For each period since inception, we have incurred net losses from operations. For 2010, 2009 and 2008
our net losses from operations were $18.8 million, $47.2 million and $84.8 million, respectively. Our negative
free cash flow (cash flow from operations less our capital expenditures) was $37.0 million, $50.4 million and
$145.3 million for 2010, 2009 and 2008, respectively.

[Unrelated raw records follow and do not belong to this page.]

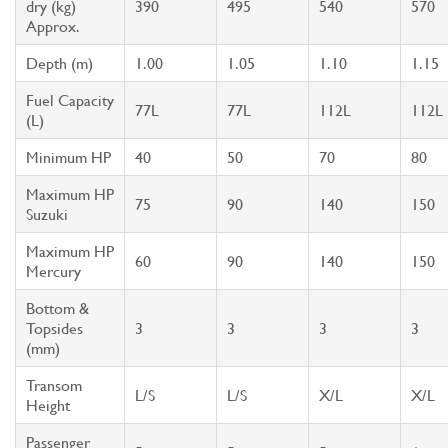
dry (kg)
390
495
540
570
Approx.
Depth (m)
1.00
1.05
1.10
1.15
Fuel Capacity
77L
77L
112L
112L
(L)
Minimum HP
40
50
70
80
Maximum HP
75
90
140
150
Suzuki
Maximum HP
60
90
140
150
Mercury
Bottom &
Topsides
3
3
3
3
(mm)
Transom
L/S
L/S
X/L
X/L
Height
Passenger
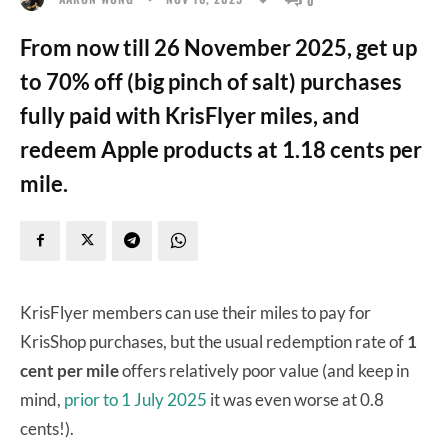
From now till 26 November 2025, get up
to 70% off (big pinch of salt) purchases
fully paid with KrisFlyer miles, and
redeem Apple products at 1.18 cents per
mile.
KrisFlyer members can use their miles to pay for
KrisShop purchases, but the usual redemption rate of
1
cent per mile
offers relatively poor value (and keep in
mind,
prior to 1 July 2025
it was even worse at 0.8
cents!).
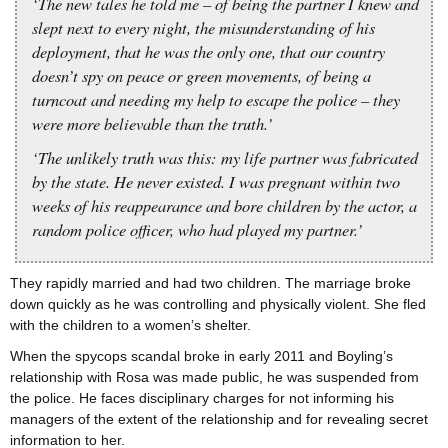
‘The new tales he told me – of being the partner I knew and
slept next to every night, the misunderstanding of his
deployment, that he was the only one, that our country
doesn’t spy on peace or green movements, of being a
turncoat and needing my help to escape the police – they
were more believable than the truth.’
‘The unlikely truth was this: my life partner was fabricated
by the state. He never existed. I was pregnant within two
weeks of his reappearance and bore children by the actor, a
random police officer, who had played my partner.’
They rapidly married and had two children. The marriage broke
down quickly as he was controlling and physically violent. She fled
with the children to a women’s shelter.
When the spycops scandal broke in early 2011 and Boyling’s
relationship with Rosa was made public, he was suspended from
the police. He faces disciplinary charges for not informing his
managers of the extent of the relationship and for revealing secret
information to her.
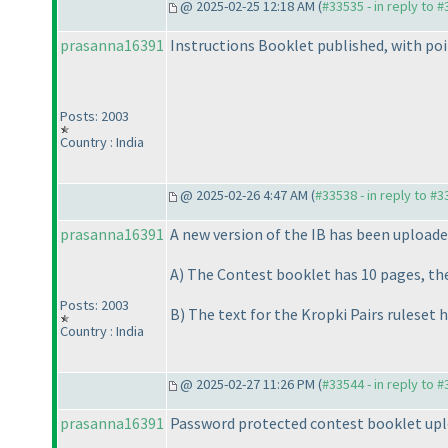
@ 2025-02-25 12:18 AM (
#33535 - in reply to 
prasanna16391
Instructions Booklet published, with poi
Posts: 2003
Country : India
@ 2025-02-26 4:47 AM (
#33538 - in reply to #
prasanna16391
A new version of the IB has been uploade
A
) The Contest booklet has 10 pages, the 
Posts: 2003
B
) The text for the Kropki Pairs ruleset h
Country : India
@ 2025-02-27 11:26 PM (
#33544 - in reply to 
prasanna16391
Password protected contest booklet upl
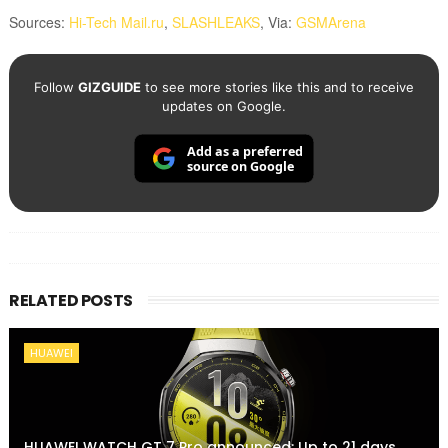
Sources:
Hi-Tech Mail.ru
,
SLASHLEAKS
,
Via:
GSMArena
Follow
GIZGUIDE
to see more stories like this and to receive
updates on Google.
Add as a preferred
source on Google
RELATED POSTS
HUAWEI
HUAWEI WATCH GT 7 Pro announced: Up to 21 days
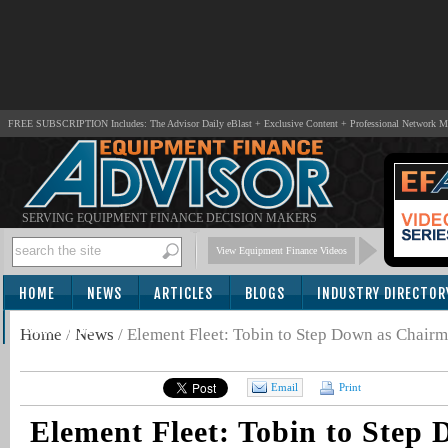
FREE SUBSCRIPTION Includes: The Advisor Daily eBlast + Exclusive Content + Professional Network 
SERVING EQUIPMENT FINANCE DECISION MAKERS
View Equipment Finance Videos
HOME
NEWS
ARTICLES
BLOGS
INDUSTRY DIRECTOR
SUBSCRIBE
Home
/
News
/
Element Fleet: Tobin to Step Down as Chairm
Email
Print
Element Fleet: Tobin to Step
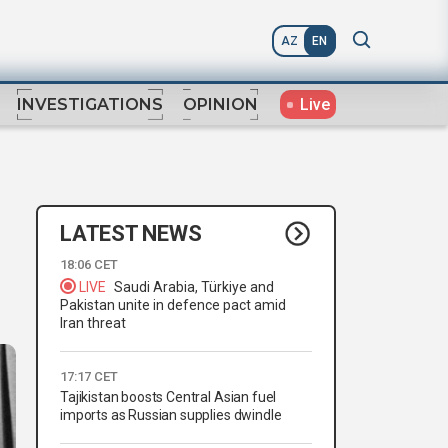
AZ
EN
Live
INVESTIGATIONS
OPINION
LATEST NEWS
18:06 CET
LIVE
Saudi Arabia, Türkiye and
Pakistan unite in defence pact amid
Iran threat
17:17 CET
Tajikistan boosts Central Asian fuel
imports as Russian supplies dwindle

In 2008, after an extensive review of our business and operations with the assistance of outside advisers,
we commenced an enterprise-wide transformation plan intended to enhance shareholder value through
focusing on improving service delivery, accelerating broadband revenue growth, and reducing our operating
costs. In conjunction with this implementation, we have invested in new network infrastructure, sought to
develop new service offerings and sought to expand our customer base in high-growth markets. While this
transformation plan will continue to require significant capital expenditures, we continue to believe that it is
the optimal way, and perhaps the only way, for us to remain competitive in the long term with much larger
telecommunications providers. In this regard, we will continue to require significant capital expenditures to
enhance, maintain and operate our fiber network. We also believe that in the current economic environment
and the highly competitive telecommunications industry, certain opportunities may exist today that may not
recur such as, but not limited to, the acquisition of other telecommunications service providers.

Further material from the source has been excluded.